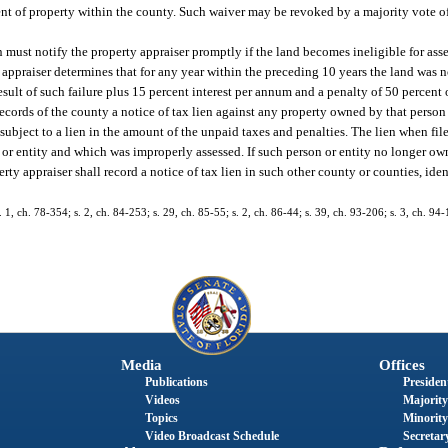
ent of property within the county. Such waiver may be revoked by a majority vote o
n must notify the property appraiser promptly if the land becomes ineligible for asse
 appraiser determines that for any year within the preceding 10 years the land was n
result of such failure plus 15 percent interest per annum and a penalty of 50 percent
ecords of the county a notice of tax lien against any property owned by that person 
 subject to a lien in the amount of the unpaid taxes and penalties. The lien when fil
n or entity and which was improperly assessed. If such person or entity no longer ow
erty appraiser shall record a notice of tax lien in such other county or counties, id
s. 1, ch. 78-354; s. 2, ch. 84-253; s. 29, ch. 85-55; s. 2, ch. 86-44; s. 39, ch. 93-206; s. 3, ch. 94-
Media
Offices
Publications
President
Videos
Majority
Topics
Minority
Video Broadcast Schedule
Secretary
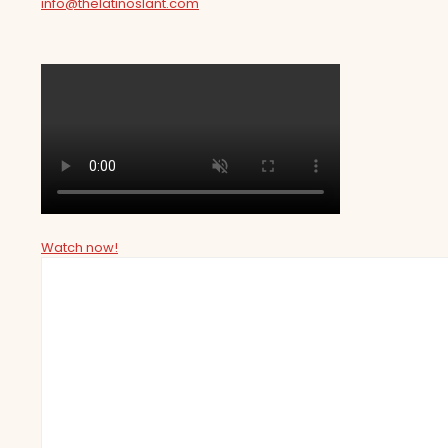
info@thelatinoslant.com
Watch now!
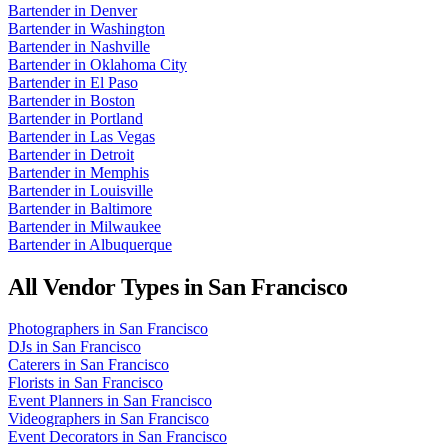
Bartender
in
Denver
Bartender
in
Washington
Bartender
in
Nashville
Bartender
in
Oklahoma City
Bartender
in
El Paso
Bartender
in
Boston
Bartender
in
Portland
Bartender
in
Las Vegas
Bartender
in
Detroit
Bartender
in
Memphis
Bartender
in
Louisville
Bartender
in
Baltimore
Bartender
in
Milwaukee
Bartender
in
Albuquerque
All Vendor Types in
San Francisco
Photographers
in
San Francisco
DJs
in
San Francisco
Caterers
in
San Francisco
Florists
in
San Francisco
Event Planners
in
San Francisco
Videographers
in
San Francisco
Event Decorators
in
San Francisco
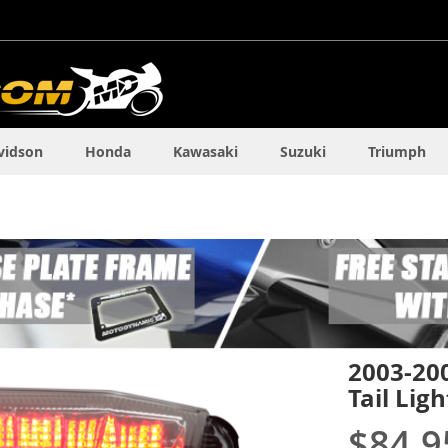
vidson
Honda
Kawasaki
Suzuki
Triumph
2003-20
Tail Ligh
$84.9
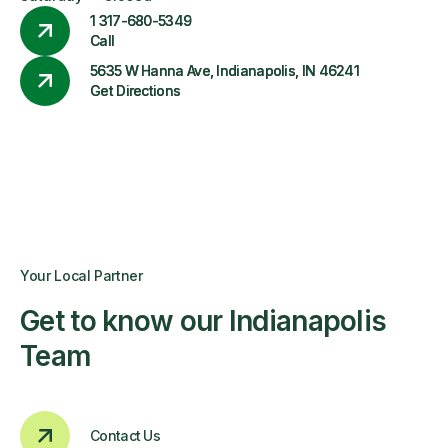
1 317-680-5349
Call
5635 W Hanna Ave, Indianapolis, IN 46241
Get Directions
Your Local Partner
Get to know our Indianapolis
Team
Contact Us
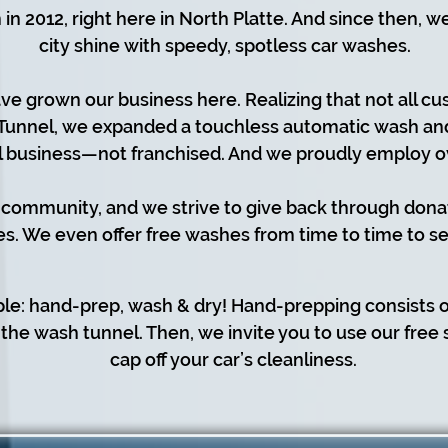
in 2012, right here in North Platte. And since then, 
city shine with speedy, spotless car washes.
ve grown our business here. Realizing that not all cu
Tunnel, we expanded a touchless automatic wash and 
l business—not franchised. And we proudly employ o
 community, and we strive to give back through dona
es. We even offer free washes from time to time to se
ple: hand-prep, wash & dry! Hand-prepping consists 
the wash tunnel. Then, we invite you to use our free
cap off your car’s cleanliness.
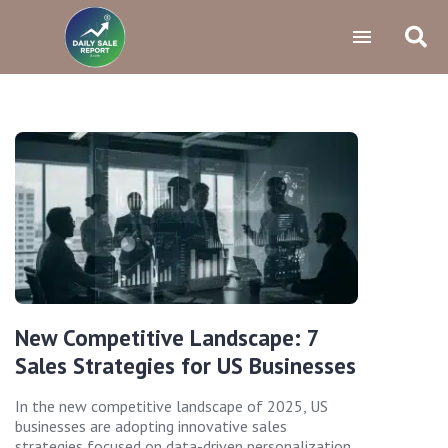
New Competitive Landscape: 7
Sales Strategies for US Businesses
In the new competitive landscape of 2025, US
businesses are adopting innovative sales
strategies focused on data-driven personalization,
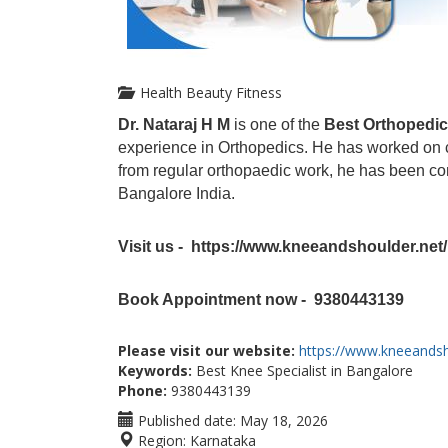
Health Beauty Fitness
Dr. Nataraj H M
is one of the
Best Orthopedic
experience in Orthopedics. He has worked on clin
from regular orthopaedic work, he has been co
Bangalore India.
Visit us - https://www.kneeandshoulder.net/
Book Appointment now - 9380443139
Please visit our website:
https://www.kneeandsh
Keywords:
Best Knee Specialist in Bangalore
Phone:
9380443139
Published date:
May 18, 2026
Region:
Karnataka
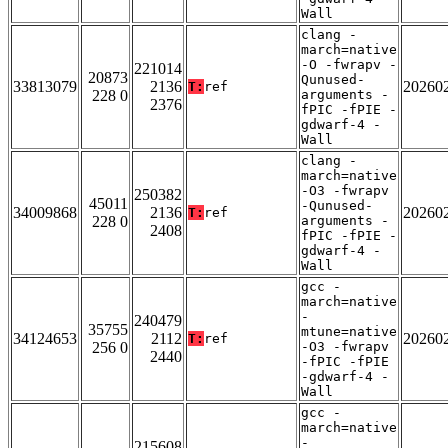
Wall
clang -
march=native
-O -fwrapv -
221014
20873
Qunused-
33813079
2136
20260
T:
ref
228 0
arguments -
2376
fPIC -fPIE -
gdwarf-4 -
Wall
clang -
march=native
-O3 -fwrapv
250382
45011
-Qunused-
34009868
2136
20260
T:
ref
228 0
arguments -
2408
fPIC -fPIE -
gdwarf-4 -
Wall
gcc -
march=native
-
240479
35755
mtune=native
34124653
2112
20260
T:
ref
256 0
-O3 -fwrapv
2440
-fPIC -fPIE
-gdwarf-4 -
Wall
gcc -
march=native
-
215608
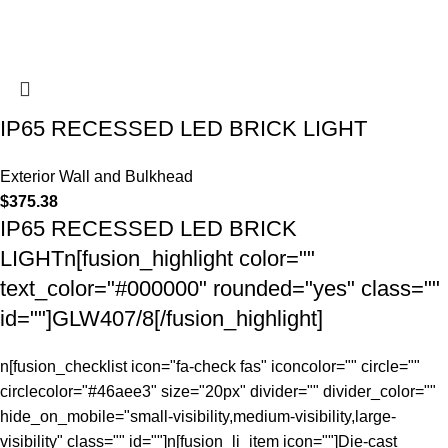
IP65 RECESSED LED BRICK LIGHT
Exterior Wall and Bulkhead
$
375.38
IP65 RECESSED LED BRICK
LIGHTn[fusion_highlight color=""
text_color="#000000" rounded="yes" class=""
id=""]GLW407/8[/fusion_highlight]
n[fusion_checklist icon="fa-check fas" iconcolor="" circle=""
circlecolor="#46aee3" size="20px" divider="" divider_color=""
hide_on_mobile="small-visibility,medium-visibility,large-
visibility" class="" id=""]n[fusion_li_item icon=""]Die-cast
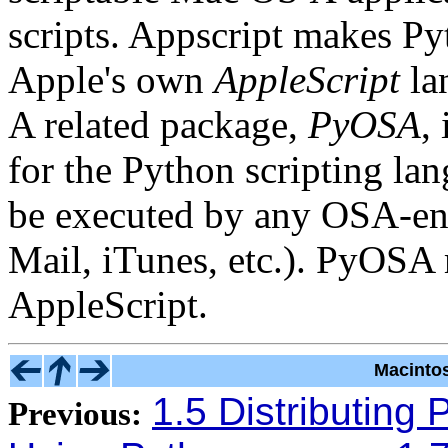
scripts. Appscript makes Pyt
Apple's own
AppleScript
la
A related package,
PyOSA
,
for the Python scripting la
be executed by any OSA-enab
Mail, iTunes, etc.). PyOSA 
AppleScript.
Macinto
1.5 Distributing 
Previous:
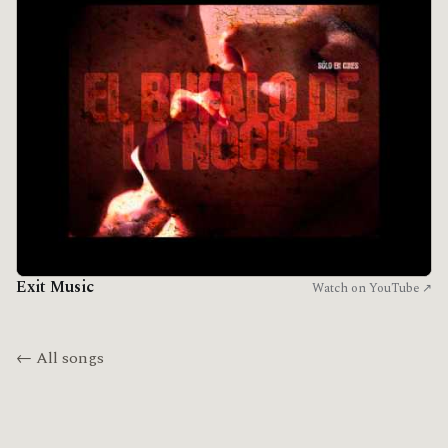
Exit Music
Watch on YouTube ↗
← All songs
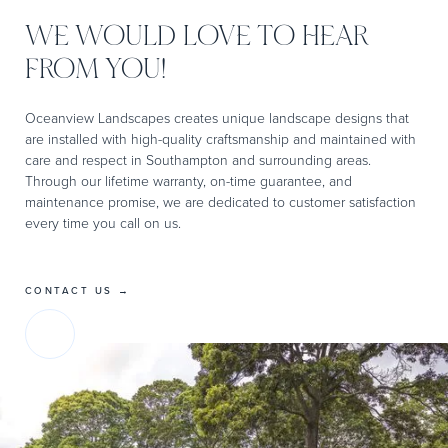
WE WOULD LOVE TO HEAR
FROM YOU!
Oceanview Landscapes creates unique landscape designs that
are installed with high-quality craftsmanship and maintained with
care and respect in Southampton and surrounding areas.
Through our lifetime warranty, on-time guarantee, and
maintenance promise, we are dedicated to customer satisfaction
every time you call on us.
CONTACT US →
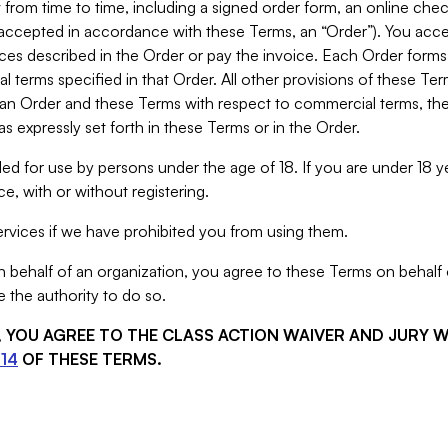
from time to time, including a signed order form, an online chec
s accepted in accordance with these Terms, an “Order”). You ac
ces described in the Order or pay the invoice. Each Order forms
 terms specified in that Order. All other provisions of these Te
 an Order and these Terms with respect to commercial terms, the
s expressly set forth in these Terms or in the Order.
ed for use by persons under the age of 18. If you are under 18 y
e, with or without registering.
rvices if we have prohibited you from using them.
behalf of an organization, you agree to these Terms on behalf o
 the authority to do so.
S, YOU AGREE TO THE CLASS ACTION WAIVER AND JURY 
14
OF THESE TERMS.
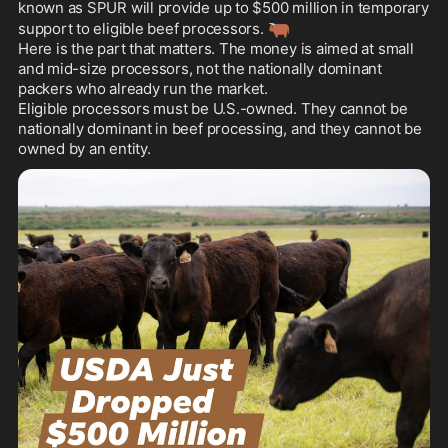
known as SPUR will provide up to $500 million in temporary 
🐂
support to eligible beef processors. 
Here is the part that matters. The money is aimed at small 
and mid-size processors, not the nationally dominant 
packers who already run the market. 

Eligible processors must be U.S.-owned. They cannot be 
nationally dominant in beef processing, and they cannot be 
owned by an entity.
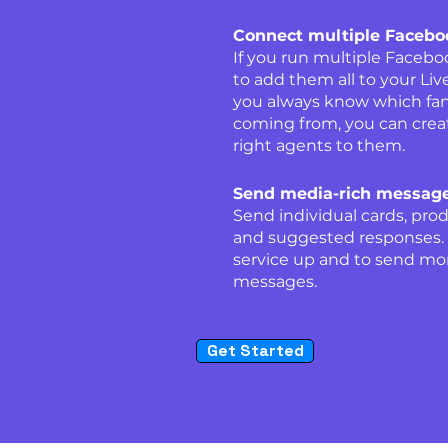
Connect multiple Faceb
If you run multiple Faceb
to add them all to your Li
you always know which fa
coming from, you can crea
right agents to them.
Send media-rich message
Send individual cards, prod
and suggested responses. A
service up and to send mor
messages.
Get Started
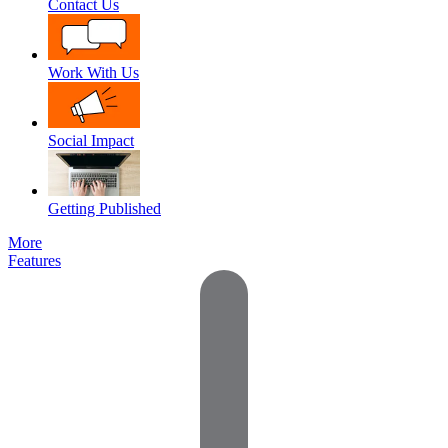
Contact Us
Work With Us
Social Impact
Getting Published
More
Features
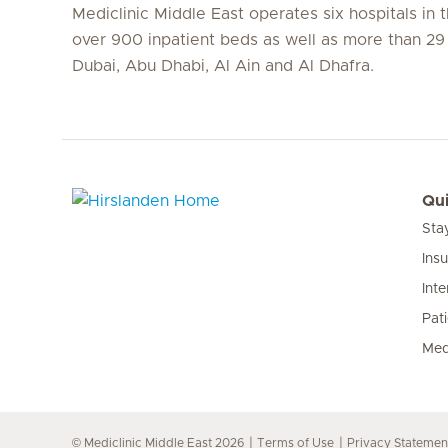
Mediclinic Middle East operates six hospitals in
over 900 inpatient beds as well as more than 29 c
Dubai, Abu Dhabi, Al Ain and Al Dhafra.
Qui
Sta
Hirslanden Home
Ins
Inte
Pat
Med
© Mediclinic Middle East 2026
Terms of Use
Privacy Statemen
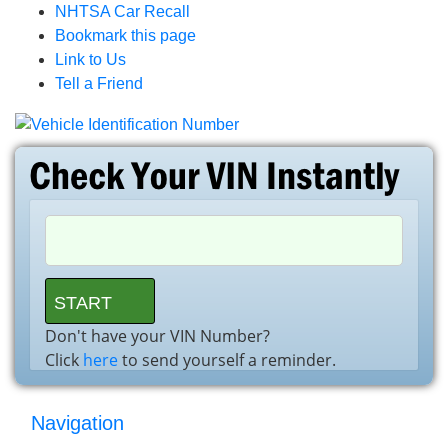
NHTSA Car Recall
Bookmark this page
Link to Us
Tell a Friend
Don't have your VIN Number?
Click
here
to send yourself a reminder.
Navigation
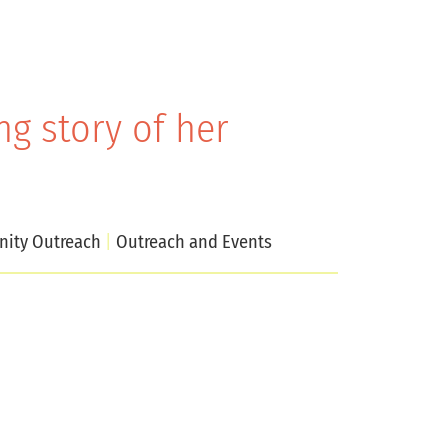
g story of her
ity Outreach
Outreach and Events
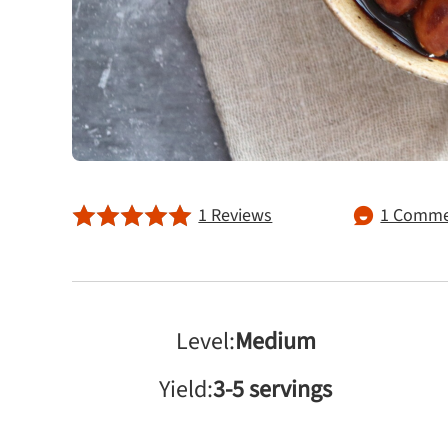
1 Reviews
1 Comme
Level:
Medium
Yield:
3-5 servings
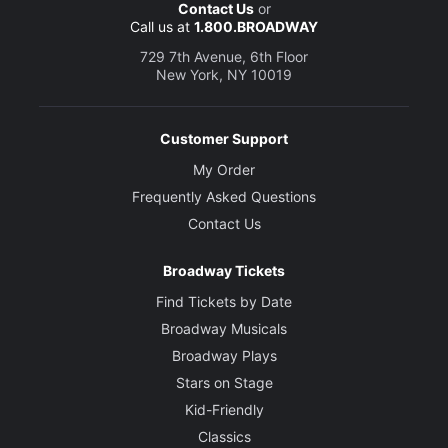
Contact Us
or
Call us at
1.800.BROADWAY
729 7th Avenue, 6th Floor
New York, NY 10019
Customer Support
My Order
Frequently Asked Questions
Contact Us
Broadway Tickets
Find Tickets by Date
Broadway Musicals
Broadway Plays
Stars on Stage
Kid-Friendly
Classics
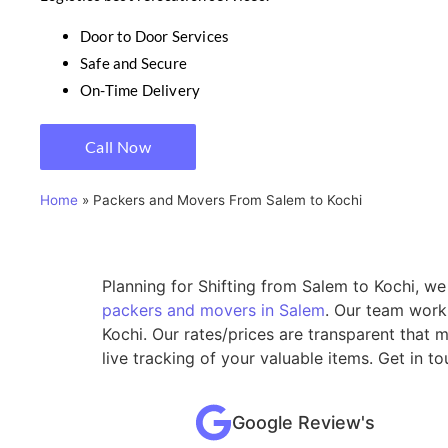
Door to Door Services
Safe and Secure
On-Time Delivery
Call Now
Home
»
Packers and Movers From Salem to Kochi
Planning for Shifting from Salem to Kochi, we
packers and movers in Salem
. Our team work
Kochi. Our rates/prices are transparent that
live tracking of your valuable items. Get in 
Google Review's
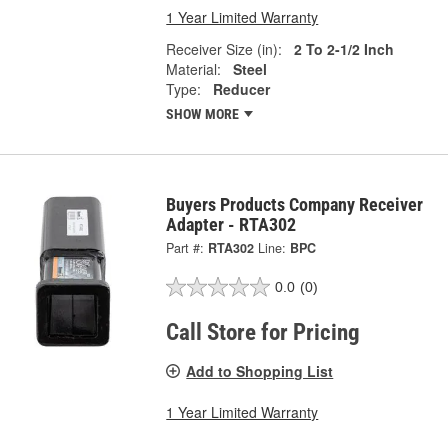
1 Year Limited Warranty
Receiver Size (in):
2 To 2-1/2 Inch
Material:
Steel
Type:
Reducer
SHOW MORE
Buyers Products Company Receiver
Adapter - RTA302
Part #:
RTA302
Line:
BPC
0.0
(0)
Call Store for Pricing
Add to Shopping List
1 Year Limited Warranty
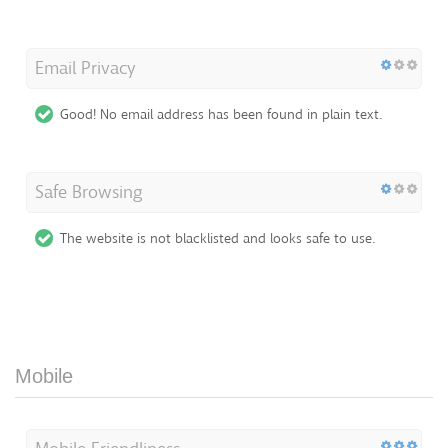
Email Privacy
Good! No email address has been found in plain text.
Safe Browsing
The website is not blacklisted and looks safe to use.
Mobile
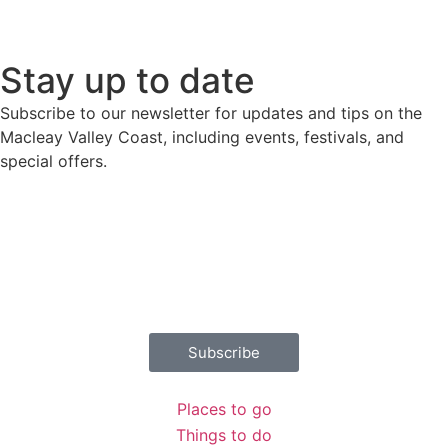
Stay up to date
Subscribe to our newsletter for updates and tips on the
Macleay Valley Coast, including events, festivals, and
special offers.
Download destination guide
Places to go
Things to do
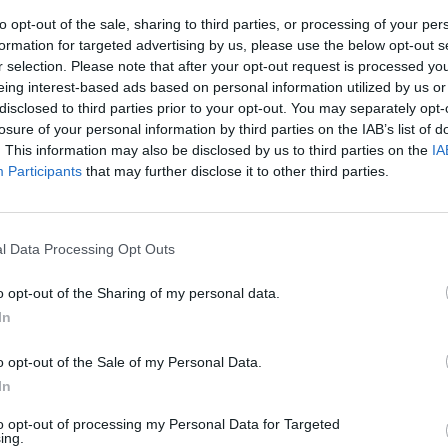
to opt-out of the sale, sharing to third parties, or processing of your per
formation for targeted advertising by us, please use the below opt-out s
r selection. Please note that after your opt-out request is processed y
eing interest-based ads based on personal information utilized by us or
disclosed to third parties prior to your opt-out. You may separately opt-
losure of your personal information by third parties on the IAB’s list of
. This information may also be disclosed by us to third parties on the
IA
Participants
that may further disclose it to other third parties.
 io come nel
l Data Processing Opt Outs
o opt-out of the Sharing of my personal data.
In
o opt-out of the Sale of my Personal Data.
In
to opt-out of processing my Personal Data for Targeted
ionfa anche
ing.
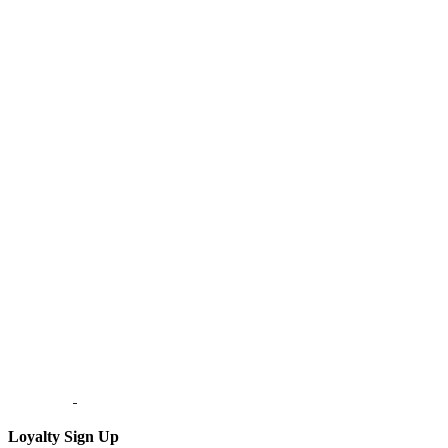
Loyalty Sign Up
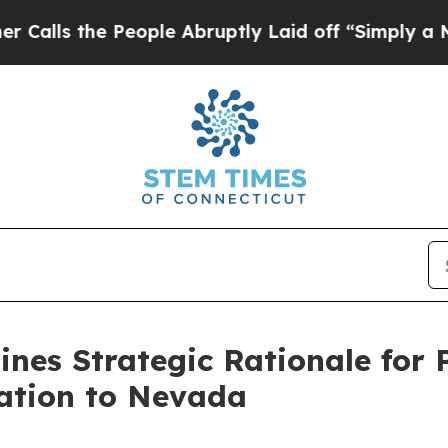
 People Abruptly Laid off “Simply a Math Prob
lines Strategic Rationale for
ration to Nevada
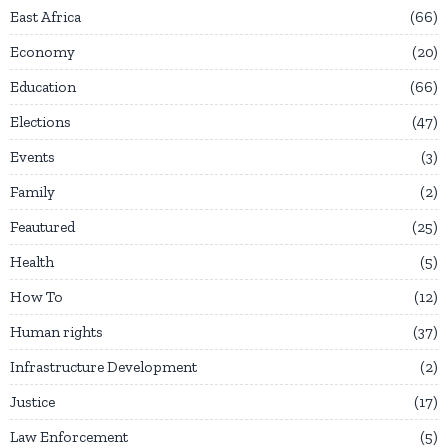
East Africa
66
Economy
20
Education
66
Elections
47
Events
3
Family
2
Feautured
25
Health
5
How To
12
Human rights
37
Infrastructure Development
2
Justice
17
Law Enforcement
5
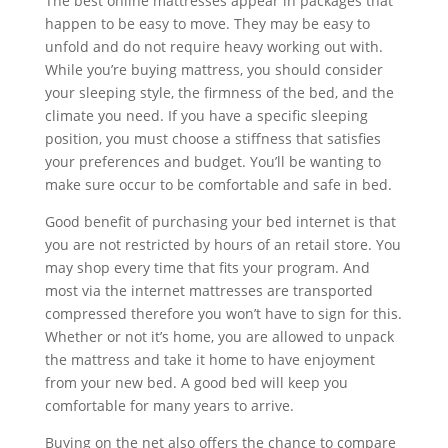
The best online mattresses appear in packages that
happen to be easy to move. They may be easy to
unfold and do not require heavy working out with.
While you’re buying mattress, you should consider
your sleeping style, the firmness of the bed, and the
climate you need. If you have a specific sleeping
position, you must choose a stiffness that satisfies
your preferences and budget. You’ll be wanting to
make sure occur to be comfortable and safe in bed.
Good benefit of purchasing your bed internet is that
you are not restricted by hours of an retail store. You
may shop every time that fits your program. And
most via the internet mattresses are transported
compressed therefore you won’t have to sign for this.
Whether or not it’s home, you are allowed to unpack
the mattress and take it home to have enjoyment
from your new bed. A good bed will keep you
comfortable for many years to arrive.
Buying on the net also offers the chance to compare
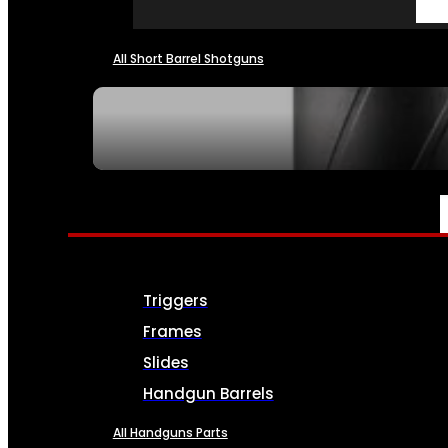
All Short Barrel Shotguns
SEE ALL NFA
PARTS & ACCESSORIES
Triggers
Frames
Slides
Handgun Barrels
All Handguns Parts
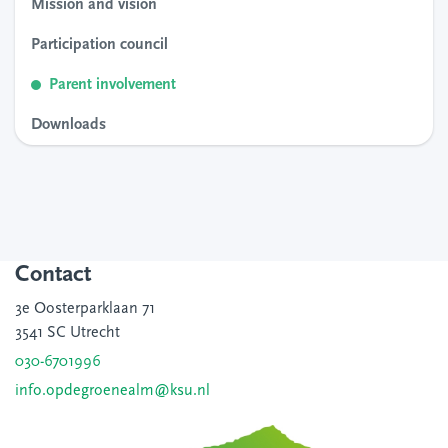
Mission and vision
Participation council
Parent involvement
Downloads
Contact
3e Oosterparklaan 71
3541 SC Utrecht
030-6701996
info.opdegroenealm@ksu.nl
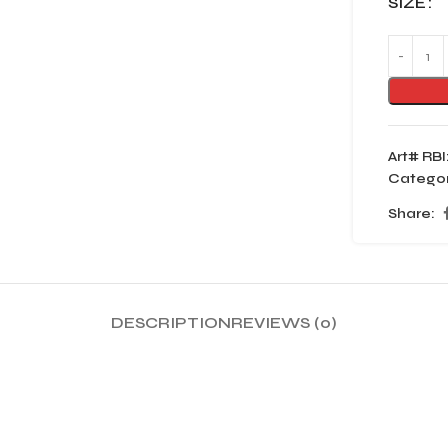
SIZE
Art# RBI
Categor
Share:
DESCRIPTION
REVIEWS (0)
--*--
The lines to reproduce run from the one above containing "Email Privacy" through the one containing "Loyalty Sign Up". Copy them exactly and leave out all pictures.

Email Privacy
Good! No email address has been found in plain text.
Safe Browsing
The website is not blacklisted and looks safe to use.
Mobile
Stay up to date
Subscribe to our newsletter for updates and tips on the
Macleay Valley Coast, including events, festivals, and
special offers.
Download destination guide
Places to go
Things to do
to opt-out of the sale, sharing to third parties, or processing of your per
formation for targeted advertising by us, please use the below opt-out s
r selection. Please note that after your opt-out request is processed y
eing interest-based ads based on personal information utilized by us or
disclosed to third parties prior to your opt-out. You may separately opt-
losure of your personal information by third parties on the IAB’s list of
. This information may also be disclosed by us to third parties on the
IA
Participants
that may further disclose it to other third parties.
 io come nel
l Data Processing Opt Outs
o opt-out of the Sharing of my personal data.
In
o opt-out of the Sale of my Personal Data.
In
to opt-out of processing my Personal Data for Targeted
ionfa anche
ing.
Loyalty Sign Up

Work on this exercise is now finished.